This informal CPD article Combatting disruption in the automotive industry – taking an intelligent approach was provided by Cambashi, a leading global industry analyst & consulting firm. It will aim to provide an overview of how industry intelligence can help companies keep on top of the key trends in the automotive industry.
Combatting disruption in the automotive industry
Change is happening fast in the automotive industry. According to McKinsey, digitization, increasing automation, and new business models have revolutionized other industries, and automotive will be no exception. These forces are giving rise to four disruptive technology-driven trends in the automotive sector: diverse mobility, autonomous driving, electrification, and connectivity.
Most industry experts agree that the four trends will reinforce and accelerate one another, and that the automotive industry is ripe for game-changing disruption. Given the widespread understanding that this disruption is already on the horizon, there is still no integrated perspective on how the industry will look in 10 to 15 years as a result of these trends.
Disruption has certainly led us to this point. For two consecutive years in 2018 and 2019, it was affected by shrinking economies, increased competition and reductions in global demand for vehicles. All of these factors we magnified by the COVID-19 pandemic in the first half of 2020, which had an immediate and severe impact on this globally integrated industry. We’ve seen many immediate outcomes, including disruption in the exports of Chinese parts, large scale manufacturing interruptions across Europe, and even the closure of some vehicle assembly plants in the United States.
In addition, sustainability issues, driven by the “green agenda”, have led to the transition from cars with internal combustion engines (ICEs) to Electric Vehicles (EVs). This evolution alone is causing massive upheaval throughout the automotive industry, with impacts on supply chain, production, sales operations and regulation. With these massive changes happening, it’s no surprise that people involved in business communications within the automotive industry, from CEOs to sales and marketing managers, are finding it hard to keep up with key trends and challenges impacting the sector.
For that reason, it has become even more critical to stay ahead of the curve and remain competitive. That’s why tactical industry intelligence, updated by industry experts, linked to the latest trends in the industry, is absolutely fundamental to the future success of the industry.
Impact on the global supply chain
So, what is going on in the global automotive supply chain? Many manufacturers outsource work to each other as they contribute towards the creation of a final product, i.e. a completed vehicle. As OEMs (Original Equipment Manufacturers) seek economies of scale and lower risk, the drive toward vertical integration has spawned a substantial amount of merger and acquisition (M&A) activity, as well as partnerships at all levels in the sector.
Global supply systems have yet to recover fully from the impact of the global pandemic. Transportation, notably shipping, is one essential aspect of the supply chain that still appears to be underperforming. In the United States, for example, outside of the neighbouring ports of Los Angeles and Long Beach – which accept most of the US imports from Asia – as many as 65 vessels were recorded as waiting for their cargo for nearly nine days.

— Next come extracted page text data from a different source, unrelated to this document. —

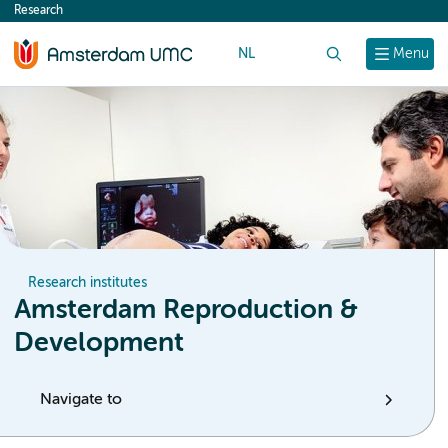
Research
content
NL
Search
Menu
Research institutes
Amsterdam Reproduction &
Development
Navigate to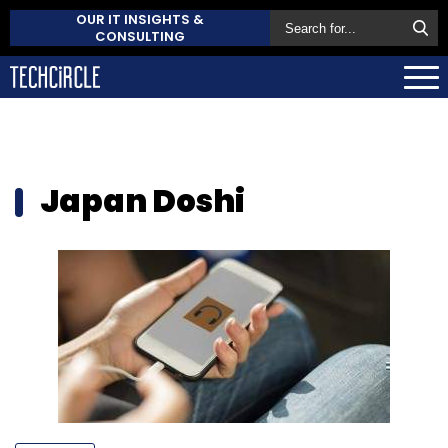
OUR IT INSIGHTS &
CONSULTING
Japan Doshi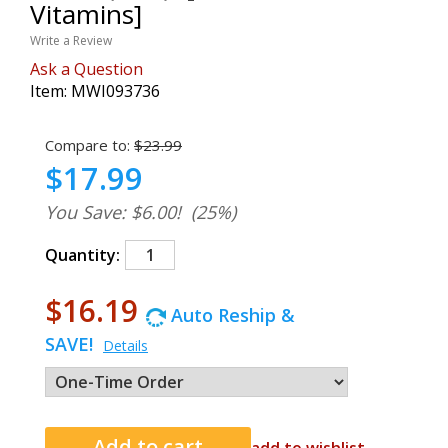
Vitamins]
Write a Review
Ask a Question
Item:
MWI093736
Compare to:
$23.99
$17.99
You Save: $6.00!
(25%)
Quantity:
$16.19
Auto Reship &
SAVE!
Details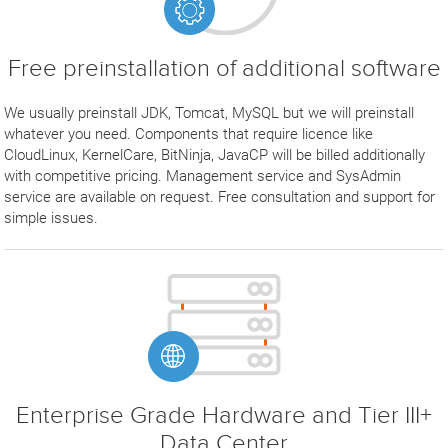
Free preinstallation of additional software
We usually preinstall JDK, Tomcat, MySQL but we will preinstall
whatever you need. Components that require licence like
CloudLinux, KernelCare, BitNinja, JavaCP will be billed additionally
with competitive pricing. Management service and SysAdmin
service are available on request. Free consultation and support for
simple issues.
Enterprise Grade Hardware and Tier III+
Data Center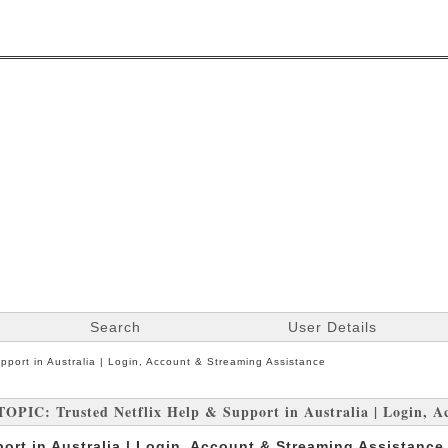
Search
User Details
upport in Australia | Login, Account & Streaming Assistance
TOPIC: Trusted Netflix Help & Support in Australia | Login, A
port in Australia | Login, Account & Streaming Assistance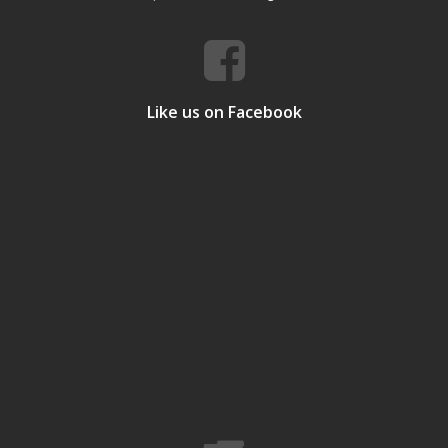
Like us on Facebook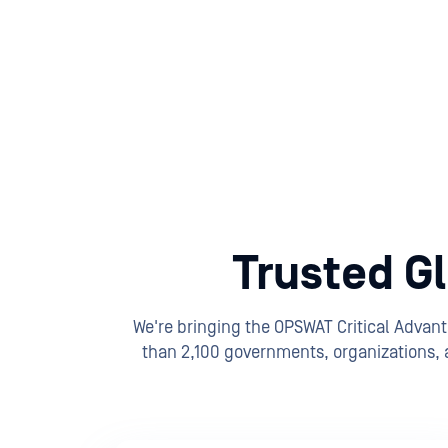
Trusted Gl
We're bringing the OPSWAT Critical Advan
than 2,100 governments, organizations, a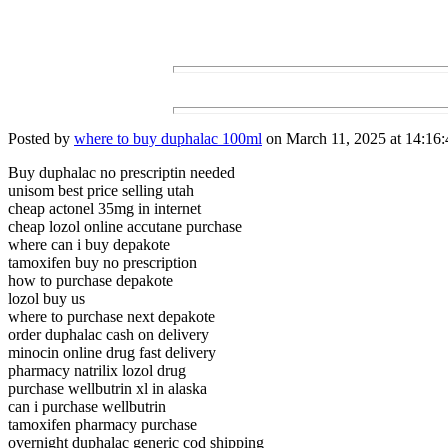
Posted by
where to buy duphalac 100ml
on March 11, 2025 at 14:16:
Buy duphalac no prescriptin needed
unisom best price selling utah
cheap actonel 35mg in internet
cheap lozol online accutane purchase
where can i buy depakote
tamoxifen buy no prescription
how to purchase depakote
lozol buy us
where to purchase next depakote
order duphalac cash on delivery
minocin online drug fast delivery
pharmacy natrilix lozol drug
purchase wellbutrin xl in alaska
can i purchase wellbutrin
tamoxifen pharmacy purchase
overnight duphalac generic cod shipping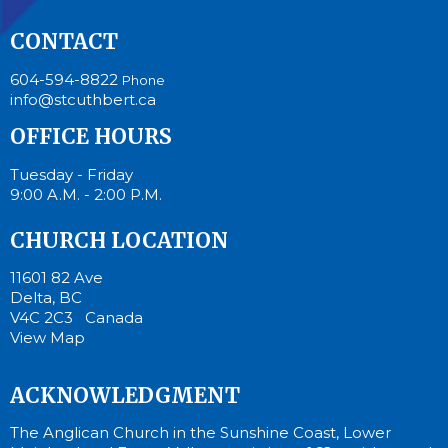
CONTACT
604-594-8822
Phone
info@stcuthbert.ca
OFFICE HOURS
Tuesday - Friday
9:00 A.M. - 2:00 P.M.
CHURCH LOCATION
11601 82 Ave
Delta, BC
V4C 2C3 Canada
View Map
ACKNOWLEDGMENT
The Anglican Church in the Sunshine Coast, Lower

As a result of these delays, the average travel time from China to the United States has increased by 75% to 71 days and the cost has climbed sharply to nearly $20,000 per container. This is certainly a concern for automakers, who have become increasingly reliant on just-in-time production models.
High demand for batteries
Raw material prices are compounding supply side issues within the industry. For example, the demand for lithium – a key mineral in the production of the batteries required for EVs – is outstripping supply, causing prices to skyrocket. In 2020, worldwide battery production capacity was estimated to be approximately 630 GWh, with China accounting for nearly 75% of that. In late March, lithium carbonate prices in China were at 497,500 yuan/tonne, representing an 80 percent increase so far in 2022.

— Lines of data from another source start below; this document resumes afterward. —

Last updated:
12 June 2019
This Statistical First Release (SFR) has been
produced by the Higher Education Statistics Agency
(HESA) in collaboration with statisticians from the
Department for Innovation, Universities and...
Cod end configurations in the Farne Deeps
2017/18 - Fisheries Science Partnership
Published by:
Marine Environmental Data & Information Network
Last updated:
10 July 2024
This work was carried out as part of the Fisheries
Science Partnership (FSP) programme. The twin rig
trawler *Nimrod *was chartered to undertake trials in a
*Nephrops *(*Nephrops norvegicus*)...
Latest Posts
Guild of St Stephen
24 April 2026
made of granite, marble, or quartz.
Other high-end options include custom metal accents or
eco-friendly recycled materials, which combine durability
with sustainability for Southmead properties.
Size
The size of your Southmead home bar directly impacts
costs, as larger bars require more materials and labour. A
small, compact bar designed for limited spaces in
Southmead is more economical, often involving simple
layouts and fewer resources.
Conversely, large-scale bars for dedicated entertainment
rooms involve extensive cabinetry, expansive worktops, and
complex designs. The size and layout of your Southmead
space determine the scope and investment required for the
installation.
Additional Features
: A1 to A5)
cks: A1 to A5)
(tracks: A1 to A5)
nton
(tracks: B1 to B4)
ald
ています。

Since batteries account for at least 30% of the entire cost of an electric vehicle, decreasing battery prices are critical to making EVs more affordable. Contracts for lithium in China are very short-term and volatile, so automakers must collaborate internally - the COO, the VP Supply Chain, the Inventory Manager and the Purchasing Manager need to ensure they have enough inventory to meet demand.
Expansion of charging capacity
As the supply of EVs grows, so too will the demand for charging stations. Currently, just over 4.5 million people living in the top 50 US cities – that’s just under 10% – live within a five-minute walk of a public EV charger. Even with the relatively low rates of EV ownership today, that is estimated to be 30,000 to 90,000 fewer chargers than is currently needed. (Mobilyze.ai; Toyota Mobility Foundation, 2021)
If all goes according to President Biden’s plan, the US will have 500,000 public electric vehicle charging stations by 2030, up from about 43,000 today. And millions more home charging ports are expected to be installed across the country as the vast majority of EV drivers charge up at home.
Given that anxiety around the distance a vehicle can travel once charged range – something that is often cited as one of the major concerns from consumers regarding electric vehicles – the current lack of charging capacity represents a significant challenge for sales and marketing VPs at automakers.